Esse diálogo está em falta, e não só no Sul. O governador de São Paulo, Geraldo Alckmin, vem negando na mídia a greve de seus professores estaduais, que alegam estar paralisados há mais de 50 dias. Sem poder negar a presença e o barulho dos manifestantes em frente ao Palácio Iguaçu, sede do governo do Paraná, o governador Beto Richa parece ter sido obrigado a encontrar uma maneira de silenciar os seus. O pretexto para a convocação de 1.500 policiais militares à região era a votação de um projeto de lei proposto pelo próprio Richa, do qual discordam não só a maior parte dos professores estaduais, mas também diversos outros servidores públicos.

A lei sancionada por Richa no dia 30, altera o plano de financiamento da ParanáPrevidência, responsável pela previdência dos servidores estaduais. “Existe uma conta que estima que, antes dessa situação, havia uma projeção de 59 anos com fundos para pagamento”, explica o professor. “Agora, com a nova lei, pode ser que daqui a 10 anos o estado não tenha mais dinheiro para pagar aposentados”.

Confronto, massacre, estopim

O episódio curitibano do dia 29 de abril esclareceu, para os que deram volume à mancha rosa do gráfico, a ideia de que nenhum grupo ou indivíduo, por mais “perigoso” que seja, justifica a violência policial. Depois de chocar, esse dia sangrento pode também abrir questionamentos sobre o que teria permitido atingirmos essas cenas tão marcantes.
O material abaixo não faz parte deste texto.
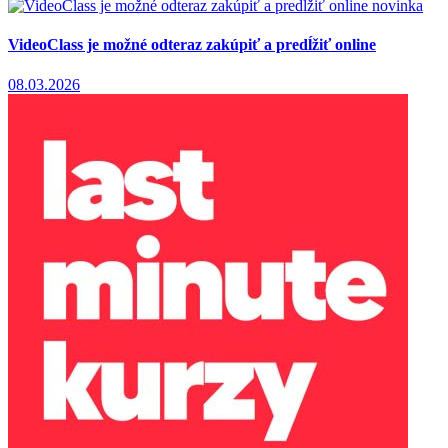
novinka
VideoClass je možné odteraz zakúpiť a predĺžiť online
08.03.2026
Diante da truculência da polícia, já foram organizadas diversas manifestações, inclusive em São Paulo, em solidariedade às vítimas. Em assembleia na terça-feira, dia 5, a manutenção da greve foi decidida. Vanessa Rodrigues, professora da Universidade Estadual do Centro Oeste Paranaense (UNICENTRO), exalta a luta dos professores. “Atualmente, a desconfiança e resistência são nossas principais armas e escudos”, diz.

O grafo representa a repercurssão do “massacre” na internet. A área rosa corresponde aos compartilhamentos que defenderam os professores (Grafo: InterAgentes).